Hibernate Life cycle

Hibernate defines and supports the following objects states:
  • Transient- an object is transient if t has been instantiated using the new operator, and it is not associated with Hibernate Session. It has no persistent representation in the database and no identifier value has been assigned. Transient instances will be destroyed by the garbage collector if the application does not hold a reference anymore. Use the Hibernate Session to make an object persistent.

  • Persistent-a persistence instance has a representation in the database and an identifier vlaue. It might have been saved or loaded, however, it is by definition in the scope of a Session. Hibernate will detect any changes made to an object in persistent state and synchronize the state with the database when the unit of work completes. Developers do not execute manual UPDATE statements, or DELETE statements when an object should be made transient.

  • Detached-a detached instance is an object that has been persistent, but its Session has been closed. The reference to the object is still valid, ofcourse, and the detached instance might even be modified in this state. A detached instance can be reattached to a new Session at a later point in time, making it (and all the modification) persistent again. This fetaure enables a programming model for long running units of work that require user think-time. We call them application transaction, i.e., a unit of work from the point of view of the user.

Hibernate Life cycle

Life Cycle Operations

  • The Hibernate framework is used to mange the persistence of objects. It allows objects to be associated with data present in the tables.
  • It saves/modifies and inserts records in the database tables based on values in these objects and the operations performed on them using the Hibernate interfaces.
  • Saving Objects
    • Creating an instance of a class you map with Hibernate mapping does not automatically persist the object to the database until you save the object with a valid Hibernate session.
    • An object remains to be in "transient" state until it is saved and moved into "persistent" state.
    • The class of the object that is being saved must have a mapping file (myclass.hbm.xml).
    • Mliethods to save objects provided by Session interface.
      • public Serializable save( Object object)
      • public void save (String entityName, Object object, Serializable id)
  • Loading Objects
    • Used for loading objects from the database
    • load(..) method requires object's primary key as an identifier
    • Each load(..) method also requires which domain class or entity name to use to find the object with the id
    • The returned object, which is returned as Object type, needs to be type-casted to the domain class
      • public Object load(Class theClass , Serializable id)
  • load() v/s get()
    • Only use the load() method if you are sure that the object exists
    • load() method will throw an exception if the unique id is not found in the database
    • If you are not sure that the object exists, then use one of the get() methods
    • get() method will return null if the unique id is not found in the database

    • public Object get (Class theClass, Serializable id)
      Person person = (Person) session.get(Person.class, id);
      if (person == null){
      	    logger.info("Person is not found for id "+ id);
  • Updating Objects
    • Used for updating object's state
    • Methods to save objects provided by Session interface
      • public void update( Object object)
      • public void saveOrUpdate( Object object) - This method will update the record if it exists in the database.
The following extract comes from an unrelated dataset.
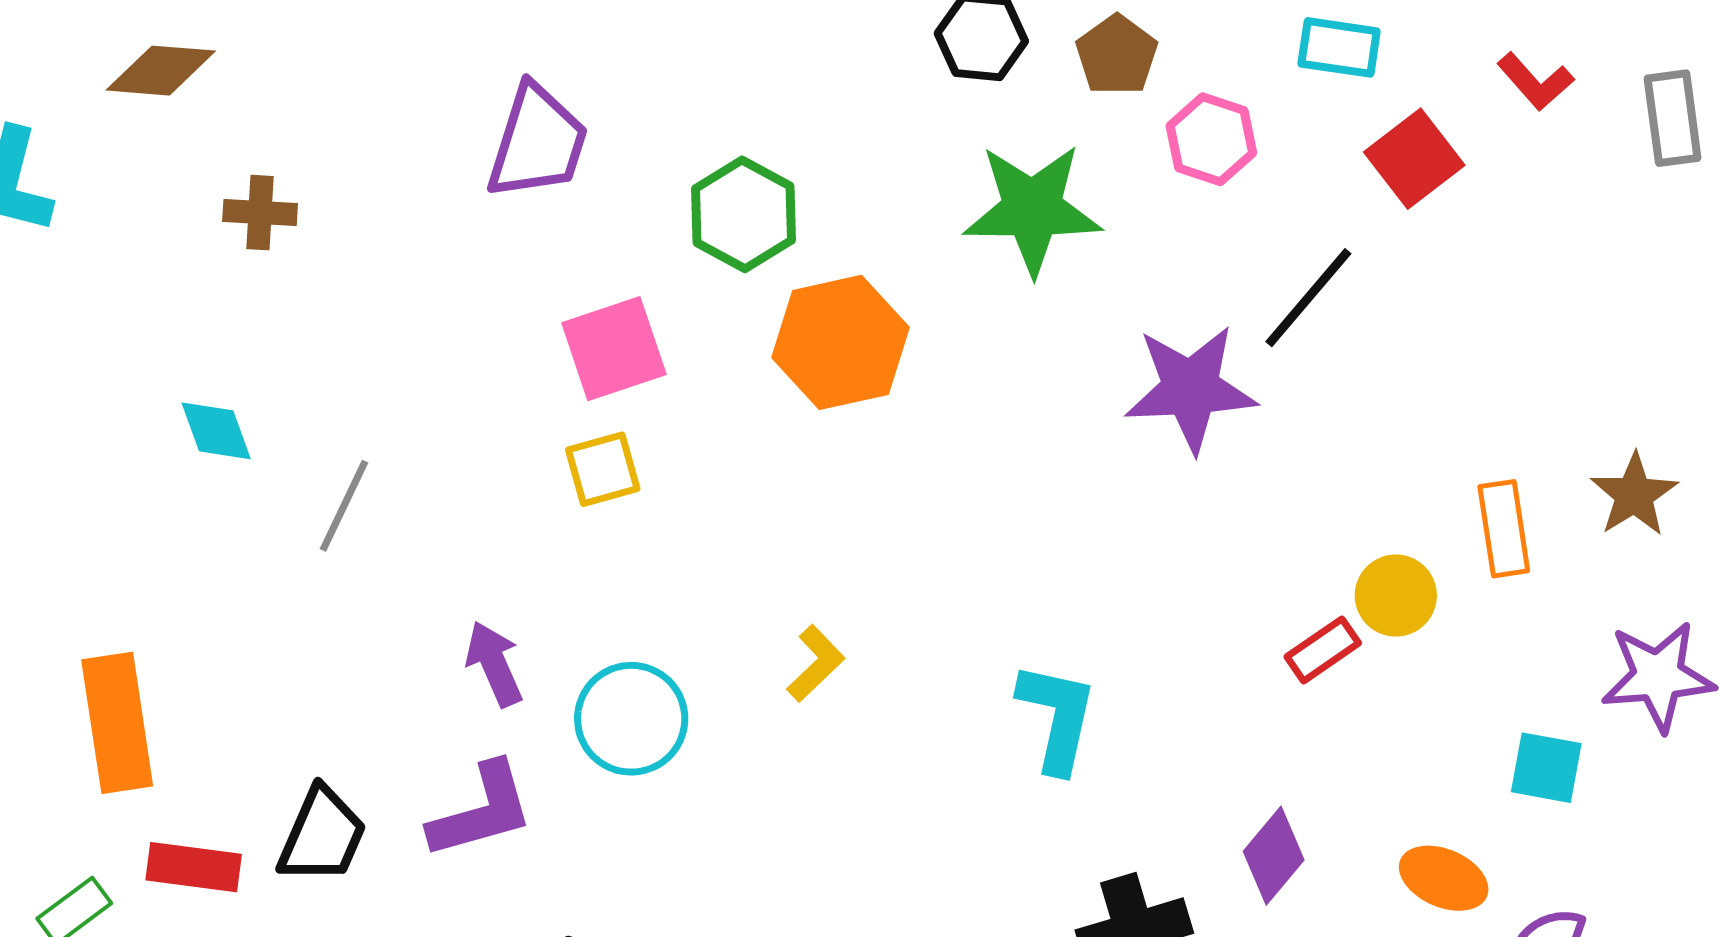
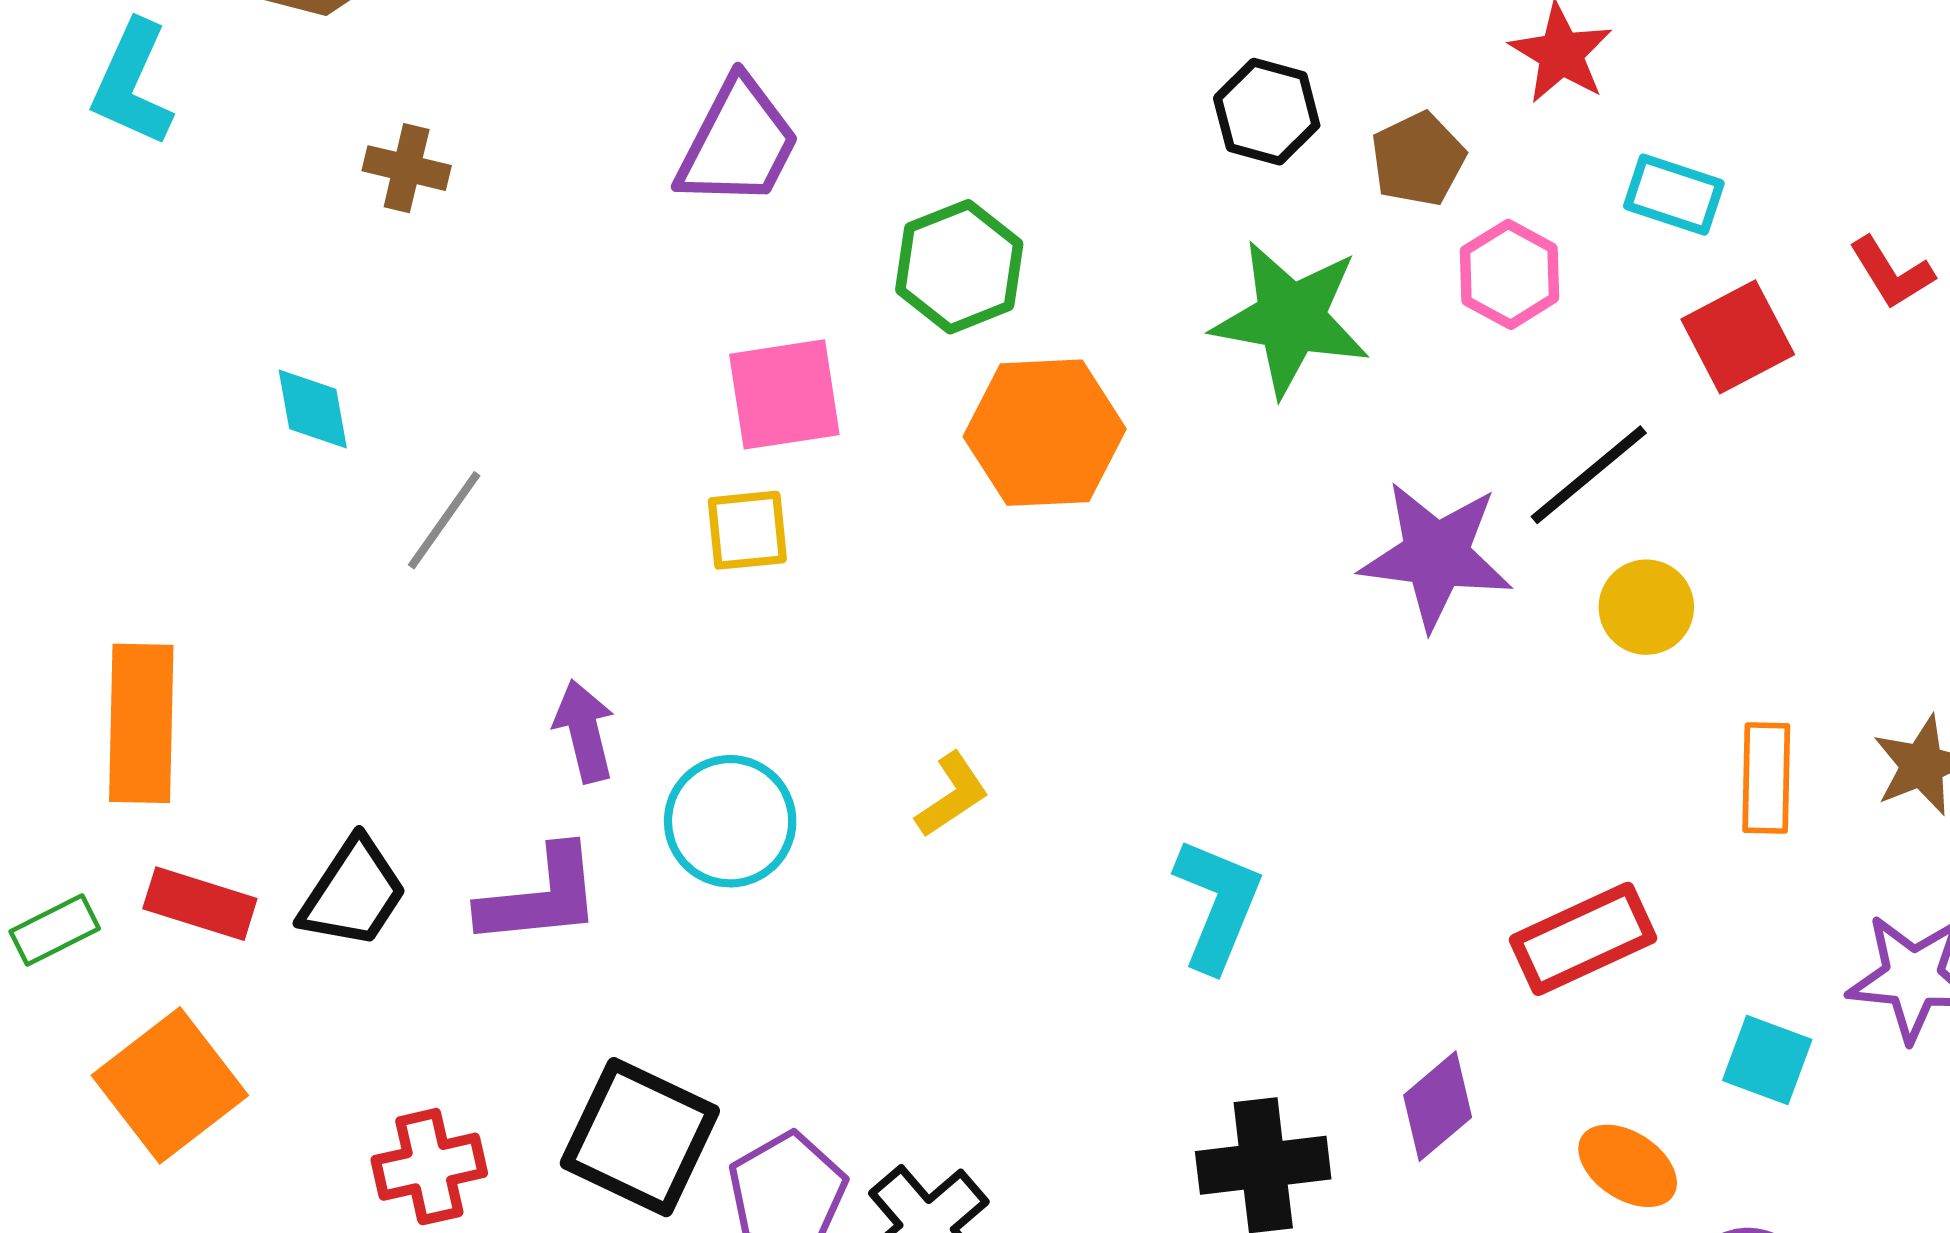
yellow circle: (1396, 596) -> (1646, 607), moved
red rectangle: (1323, 650) -> (1583, 939), moved, size x1.6

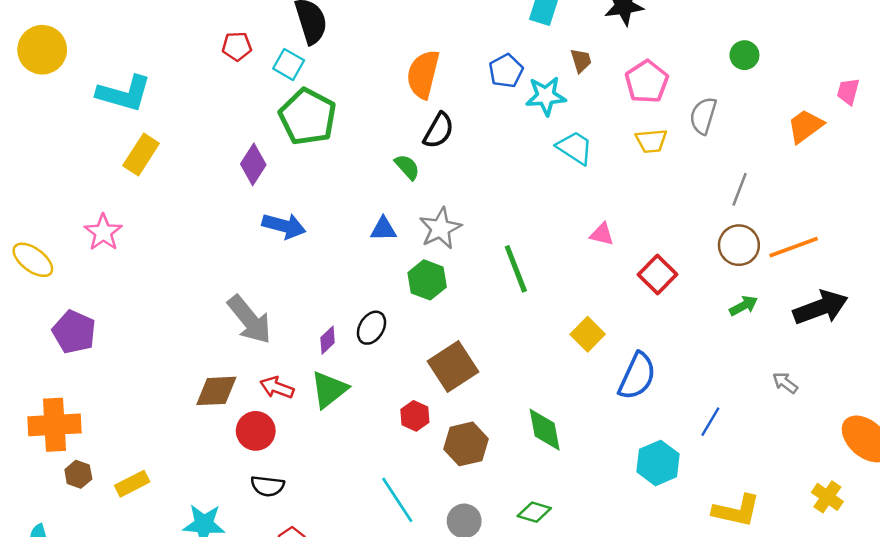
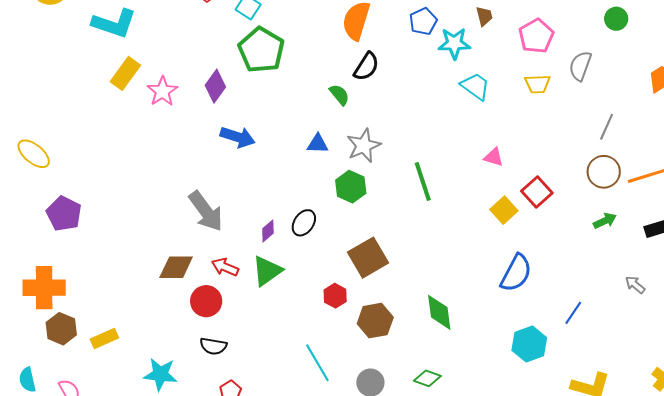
pink star: (103, 232) -> (162, 91), moved
yellow square: (588, 334) -> (504, 210), moved
brown hexagon: (78, 474) -> (61, 329), size x1.4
Otherwise will insert a new record.
  • Deleting Objects
    • Removes an Object from the Database.
      • public void delete( Object object)

Object-relational impedance mismatch

Mismatch Description
Granularity Sometimes you will have an object model which has more classes than the number of corresponding tables in the database.
Inheritance RDBMSs do not define anything similar to Inheritance which is a natural paradigm in object-oriented programming languages.
Identity A RDBMS defines exactly one notion of 'sameness': the primary key. Java, however, defines both object identity (a==b) and object equality (a.equals(b)).
Associations Object-oriented languages represent associations using object references where as am RDBMS represents an association as a foreign key column.
Navigation The ways you access objects in Java and in a RDBMS are fundamentally different.